Task objective >>
Report how many lines below contain the word "Warenkorb", and give only that number.

Records for processing >>
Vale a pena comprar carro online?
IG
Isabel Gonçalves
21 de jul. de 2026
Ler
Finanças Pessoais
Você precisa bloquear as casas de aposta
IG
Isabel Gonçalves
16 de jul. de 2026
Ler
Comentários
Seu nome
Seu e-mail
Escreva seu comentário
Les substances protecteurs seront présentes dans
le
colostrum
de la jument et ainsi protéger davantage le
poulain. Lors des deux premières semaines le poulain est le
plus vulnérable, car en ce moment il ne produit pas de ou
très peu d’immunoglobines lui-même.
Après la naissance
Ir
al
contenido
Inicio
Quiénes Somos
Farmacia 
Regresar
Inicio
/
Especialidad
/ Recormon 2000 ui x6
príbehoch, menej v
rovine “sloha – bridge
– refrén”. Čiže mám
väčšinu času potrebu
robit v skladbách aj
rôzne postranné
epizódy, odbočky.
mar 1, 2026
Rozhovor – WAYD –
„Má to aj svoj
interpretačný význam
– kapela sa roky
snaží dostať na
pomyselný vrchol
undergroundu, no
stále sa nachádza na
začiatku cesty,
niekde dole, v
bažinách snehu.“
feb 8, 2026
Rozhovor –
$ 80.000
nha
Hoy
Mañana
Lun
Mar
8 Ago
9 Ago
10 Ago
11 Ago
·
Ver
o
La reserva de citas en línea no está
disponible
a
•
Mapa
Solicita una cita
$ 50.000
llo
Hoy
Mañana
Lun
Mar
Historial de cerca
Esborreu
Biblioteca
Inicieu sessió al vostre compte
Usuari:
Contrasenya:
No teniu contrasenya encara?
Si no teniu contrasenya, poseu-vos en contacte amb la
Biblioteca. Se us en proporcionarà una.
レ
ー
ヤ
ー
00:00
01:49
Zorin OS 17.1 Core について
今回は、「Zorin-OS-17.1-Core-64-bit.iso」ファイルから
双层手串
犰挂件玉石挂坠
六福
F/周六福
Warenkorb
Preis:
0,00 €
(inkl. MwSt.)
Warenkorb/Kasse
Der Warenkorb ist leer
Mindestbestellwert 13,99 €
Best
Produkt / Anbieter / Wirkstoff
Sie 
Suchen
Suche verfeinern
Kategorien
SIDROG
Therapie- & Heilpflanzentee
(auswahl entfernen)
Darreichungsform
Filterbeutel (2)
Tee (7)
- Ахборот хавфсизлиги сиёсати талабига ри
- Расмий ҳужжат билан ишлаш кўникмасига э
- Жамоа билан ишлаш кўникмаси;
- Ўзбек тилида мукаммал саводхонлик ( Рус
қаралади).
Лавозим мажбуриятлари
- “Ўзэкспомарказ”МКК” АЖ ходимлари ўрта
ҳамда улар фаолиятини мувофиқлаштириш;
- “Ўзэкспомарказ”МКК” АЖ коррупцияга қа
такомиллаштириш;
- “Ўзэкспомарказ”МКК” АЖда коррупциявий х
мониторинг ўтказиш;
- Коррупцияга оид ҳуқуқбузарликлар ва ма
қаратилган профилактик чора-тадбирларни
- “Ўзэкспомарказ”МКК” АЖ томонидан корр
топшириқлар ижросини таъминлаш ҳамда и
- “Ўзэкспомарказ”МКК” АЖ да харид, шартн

Task solution >>
3